Science and the Indian Tradition

August 17, 2007

David Gosling, principal of Edwardes College at the University of Peshawar, Pakistan, and a former fellow of Clare Hall, Cambridge, combines a background in nuclear physics with a commitment to ecology and a training in Christian theology. His earlier book Religion and Ecology in India and South East Asia explored the interrelationship of environmental and development issues in relation to Hindu thought and Indian culture. Here, he stands back from the detail of that discussion to explore the significance of the intellectual renaissance in India in the late 19th and early 20th centuries and the effects of the introduction of Western science into India at that time.

Gosling begins with a survey of science in India - "the next knowledge superpower" - and embeds it in the themes discussed by Einstein and Rabindranath Tagore, the Indian poet, in the 1920s and 1930s: the nature of the divine, the relationship between religion and science, the nature of humanity, the concept of truth and scientific and religious methodology.
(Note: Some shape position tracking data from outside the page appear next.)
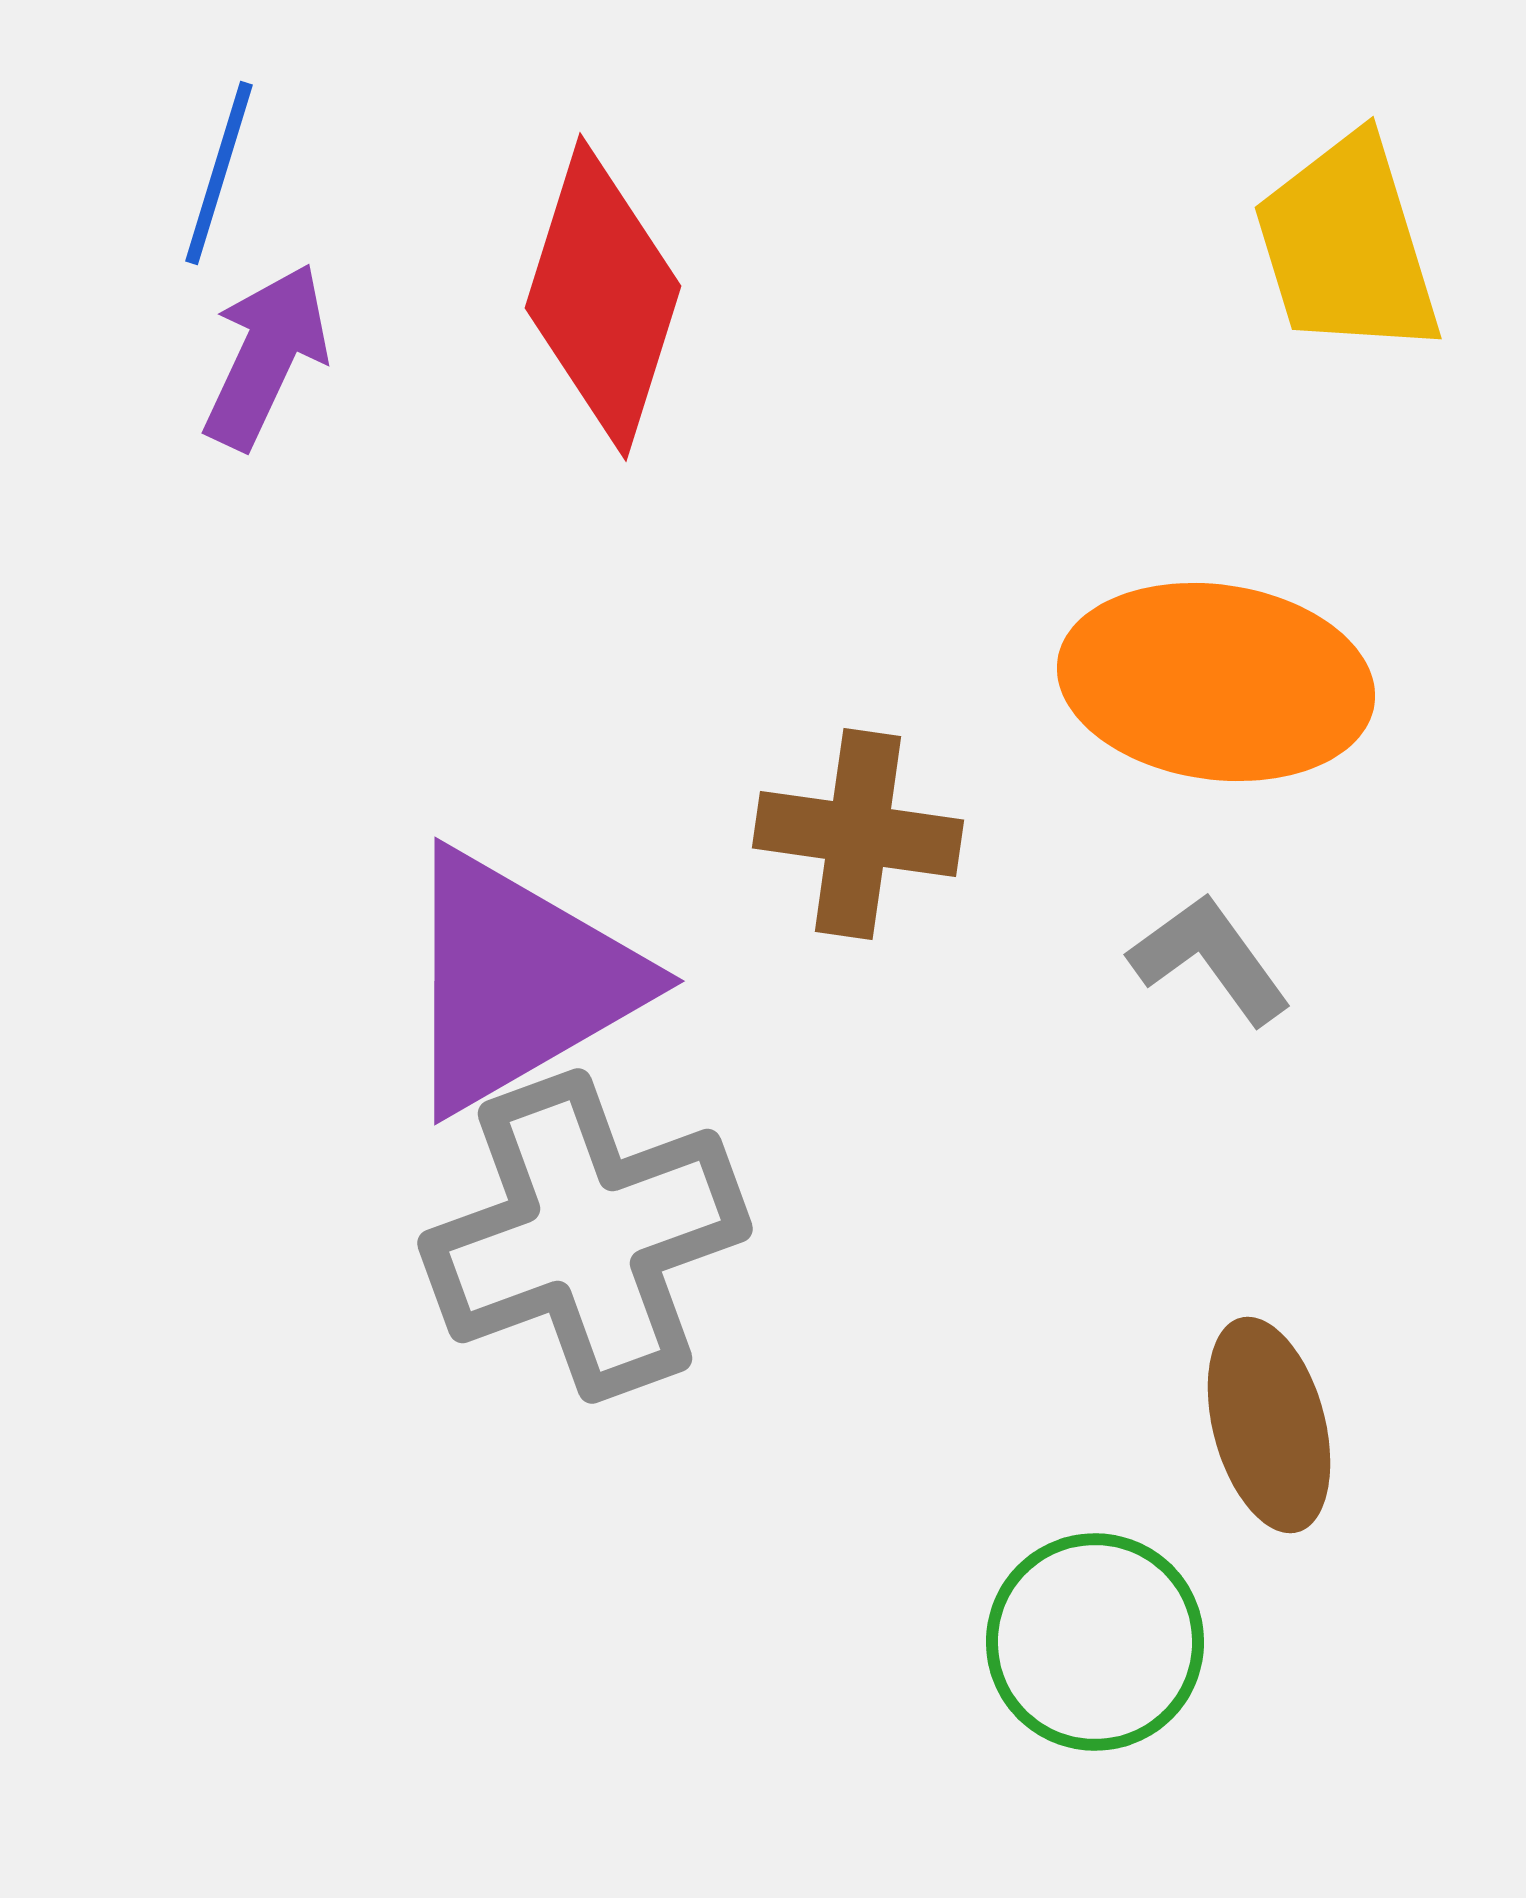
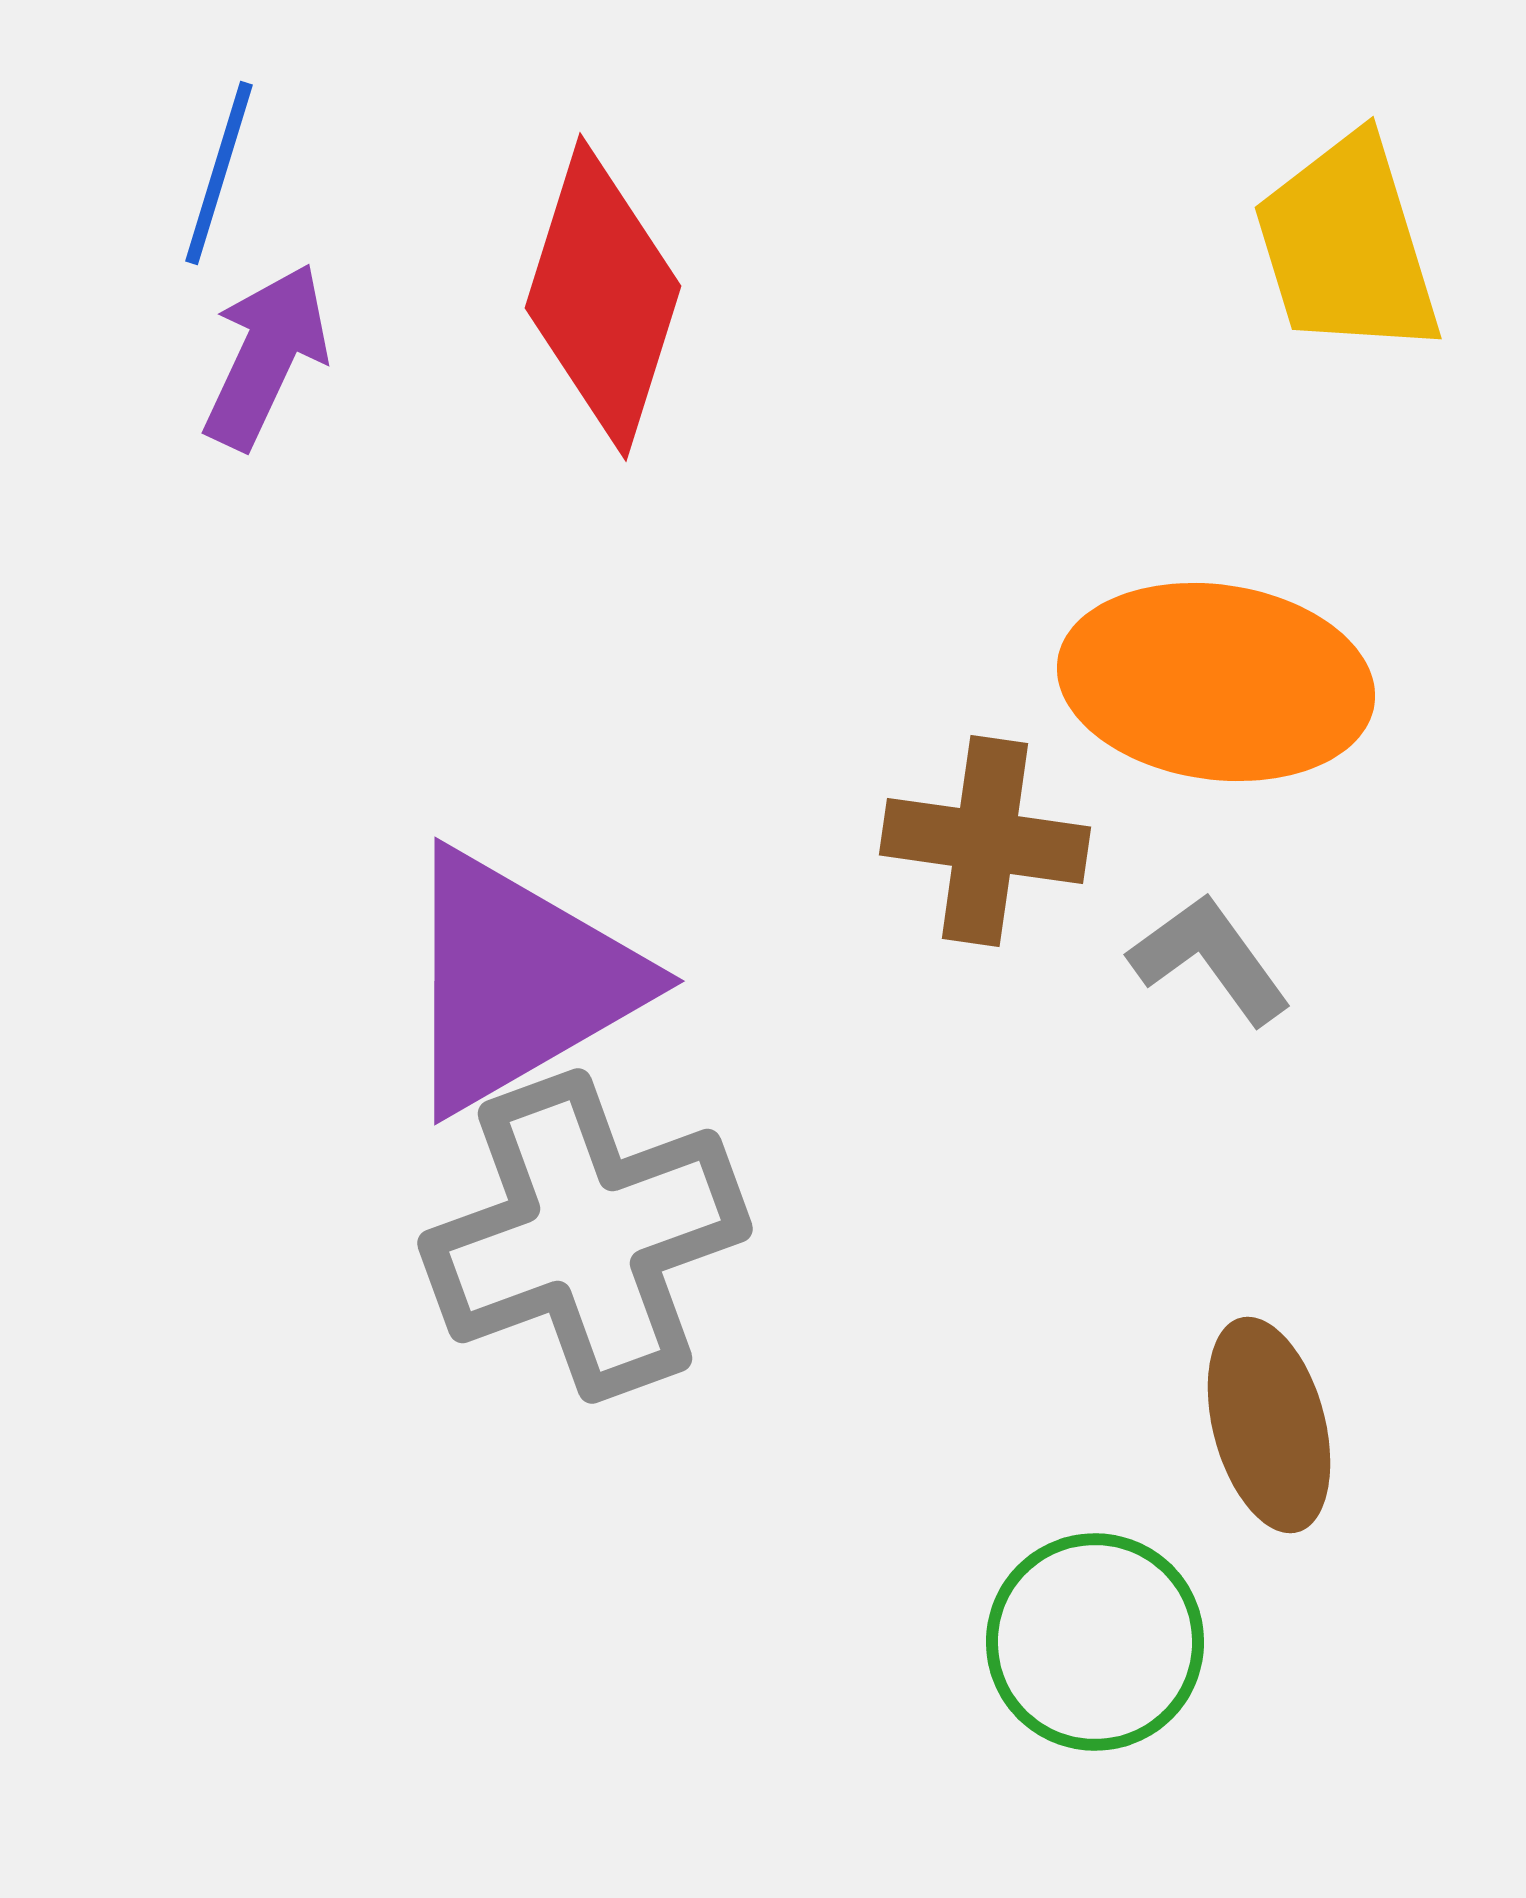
brown cross: moved 127 px right, 7 px down
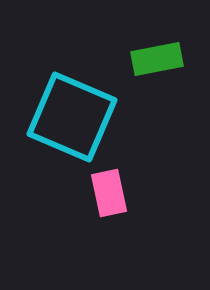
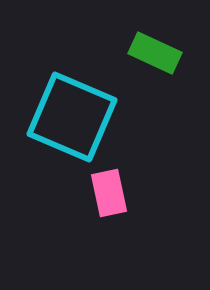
green rectangle: moved 2 px left, 6 px up; rotated 36 degrees clockwise
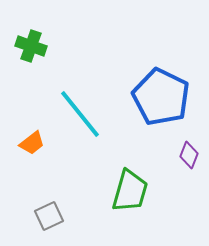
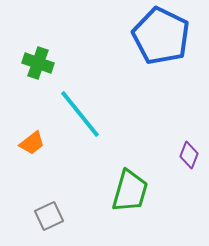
green cross: moved 7 px right, 17 px down
blue pentagon: moved 61 px up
These form the subject matter of his erudite study.

He explores the events and various people who shaped the conversations between science and religion in modern India, noting the work of Ram Mohun Roy, Debendranath Tagore, Keshub Chunder Sen and others in the 19th century, and then the growing development of science as English increasingly became the language of instruction, into the 20th.

Gosling explores the convergence of some of the sciences under common theories in relation to Vedantic, Islamic and Indian Christian thought. The fundamental Indian insight concerning the unity and interrelatedness of all things affected the work of many of the responses to Western science, notably those of P. C. Roy and Jagadish Chandra Bose. The introduction of Western education into India, with its philosophies and technologies, had a huge secularising effect.

This book offers a rather demanding summary of some of Einstein's key achievements, referring also to the work of Indian scientist S. N. Bose, whose correspondence with Einstein led to some refinements of relativity theory, and with a passing reflection on the dangers of linking philosophical or theological ideas too closely with specific scientific theories. Gosling then offers a summary of the work of a number of significant Indian scientists, many of whom interpreted their work as an expression of religious convictions.

Gosling includes results of a questionnaire in which he asked postgraduate students at five major educational institutions about the relationship of faith and science. He concluded that, while science does not have a negative effect on religious belief, there is an inverse correlation between the degree of perceived conflict between science and religion and the importance attached to religion. There were slight differences between Hindus and Christians.

The author finally returns to the Einstein-Tagore conversations, which he uses to illustrate his thesis that what has often been a narrow discussion of the relationship between science and religion benefits from being situated in a much broader inter-faith context that takes into account the internal debates within each field.

Let him have the last word: "All religions have important things to say about what it means to be human... but they need to dialogue more effectively with the scientists whose new discoveries are forcing the pace of change. And within that dialogue, representatives of the non-Western world must be invited to play a greater role."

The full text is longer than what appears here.